7. As far as the present action initiated by the Central Bank of India is concerned, the notice to evict was issued on 26th June, 2007, much after the Maharashtra Rent Control Act came into force on 31.3.2000. This Act clearly lays down that it shall not apply to Public Ltd. Companies having a paid up share capital of Rs. One Crore or more. Section 3 (1) (b) of the Act reads as follows:- 3 Exemption
1) This act shall not apply
(b) To any premises let or sub-let to banks, or any Public Sector Undertakings or any Corporation established by or under any Central or State Act, or foreign missions, international agencies multinational companies, and private limited companies and public limited companies having a paid up share capital of rupees one crore or more." There is no dispute that the respondent N.R.C. Ltd. is a company having a paid up share capital of more than rupees one crore.
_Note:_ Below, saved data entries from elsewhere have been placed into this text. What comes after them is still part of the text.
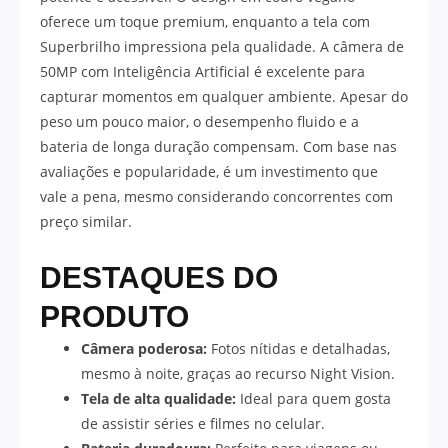
oferece um toque premium, enquanto a tela com
Superbrilho impressiona pela qualidade. A câmera de
50MP com Inteligência Artificial é excelente para
capturar momentos em qualquer ambiente. Apesar do
peso um pouco maior, o desempenho fluido e a
bateria de longa duração compensam. Com base nas
avaliações e popularidade, é um investimento que
vale a pena, mesmo considerando concorrentes com
preço similar.
DESTAQUES DO
PRODUTO
Câmera poderosa:
Fotos nítidas e detalhadas,
mesmo à noite, graças ao recurso Night Vision.
Tela de alta qualidade:
Ideal para quem gosta
de assistir séries e filmes no celular.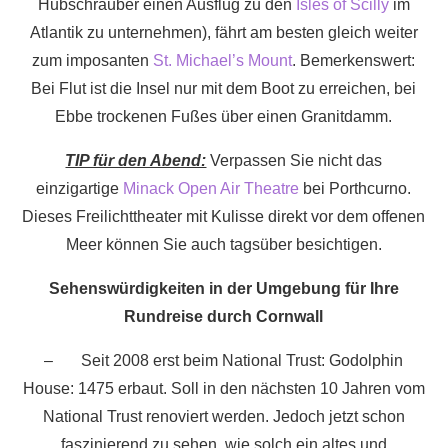
Hubschrauber einen Ausflug zu den
Isles of Scilly
im
Atlantik zu unternehmen), fährt am besten gleich weiter
zum imposanten
St. Michael’s Mount
. Bemerkenswert:
Bei Flut ist die Insel nur mit dem Boot zu erreichen, bei
Ebbe trockenen Fußes über einen Granitdamm.
TIP für den Abend:
Verpassen Sie nicht das
einzigartige
Minack Open Air Theatre
bei Porthcurno.
Dieses Freilichttheater mit Kulisse direkt vor dem offenen
Meer können Sie auch tagsüber besichtigen.
Sehenswürdigkeiten in der Umgebung für Ihre
Rundreise durch Cornwall
– Seit 2008 erst beim National Trust: Godolphin
House: 1475 erbaut. Soll in den nächsten 10 Jahren vom
National Trust renoviert werden. Jedoch jetzt schon
faszinierend zu sehen, wie solch ein altes und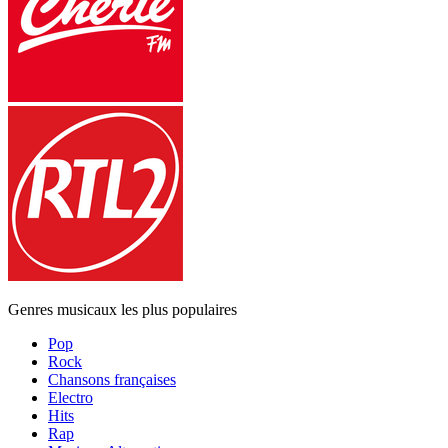
Genres musicaux les plus populaires
Pop
Rock
Chansons françaises
Electro
Hits
Rap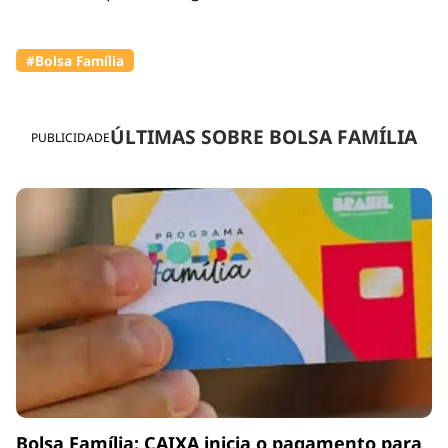
#Bolsa Família
ÚLTIMAS SOBRE BOLSA FAMÍLIA
PUBLICIDADE
Bolsa Família: CAIXA inicia o pagamento para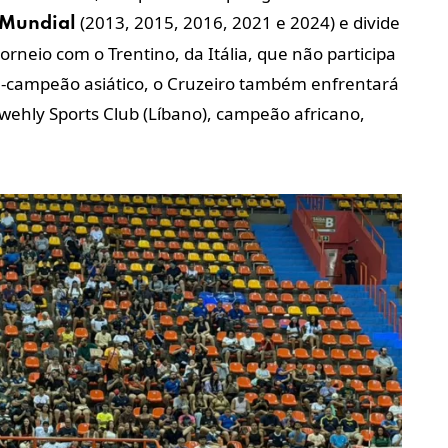
(2013, 2015, 2016, 2021 e 2024) e divide
Mundial
orneio com o Trentino, da Itália, que não participa
e-campeão asiático, o Cruzeiro também enfrentará
Swehly Sports Club (Líbano), campeão africano,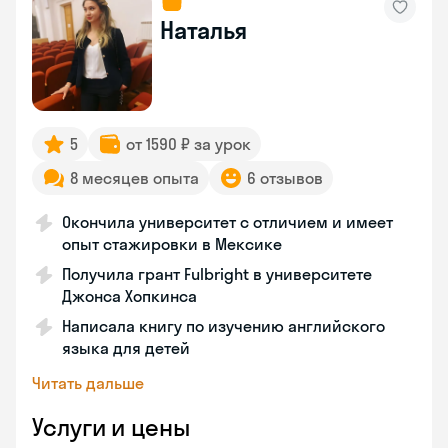
Наталья
5
от 1590 ₽ за урок
8 месяцев опыта
6 отзывов
Окончила университет с отличием и имеет
опыт стажировки в Мексике
Получила грант Fulbright в университете
Джонса Хопкинса
Написала книгу по изучению английского
языка для детей
Читать дальше
Услуги и цены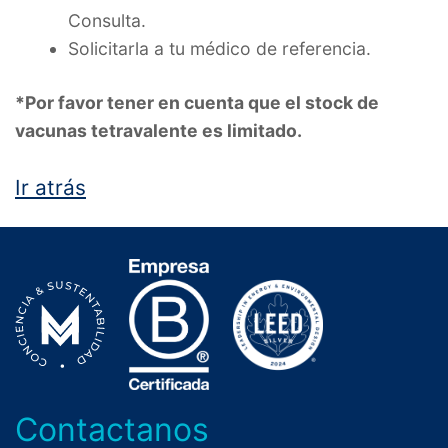
Consulta.
Solicitarla a tu médico de referencia.
*Por favor tener en cuenta que el stock de
vacunas tetravalente es limitado.
Ir atrás
Contactanos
That being so, the protective umbrella of the State Rent Control Act which was available to the N.R.C. Ltd. would not be available to it beyond 31.3.2000. That being so, the provisions of Public Premises Act would clearly apply to these premise on or after 31.3.2000 for the purposes of eviction of unauthorised occupants and therefore, the action initiated by the Central Bank of India could not be faulted with.
8. Mr. Andhiyarujina, learned senior counsel, appearing for the N.R.C. Ltd. has drawn our attention to the fact that the company's affairs are before the BIFR, and it also had correspondence with the trade union representing the employees, but the employees union was not ready to help in any manner. Those are different aspects, and as pointed out by Mr. Raju Ramachandran, learned senior counsel, the financial difficulties of N.R.C. Ltd. were brought to the notice of this Court by filing the I.A.No.2 of 2014 which was not pressed, and that being so, the issue cannot be allowed to be re-agitated. A tenant or an occupant cannot be permitted to be on the premises of the landlord without paying the rent, or the occupation charges, which is what N.R.C. Ltd. is attempting to do.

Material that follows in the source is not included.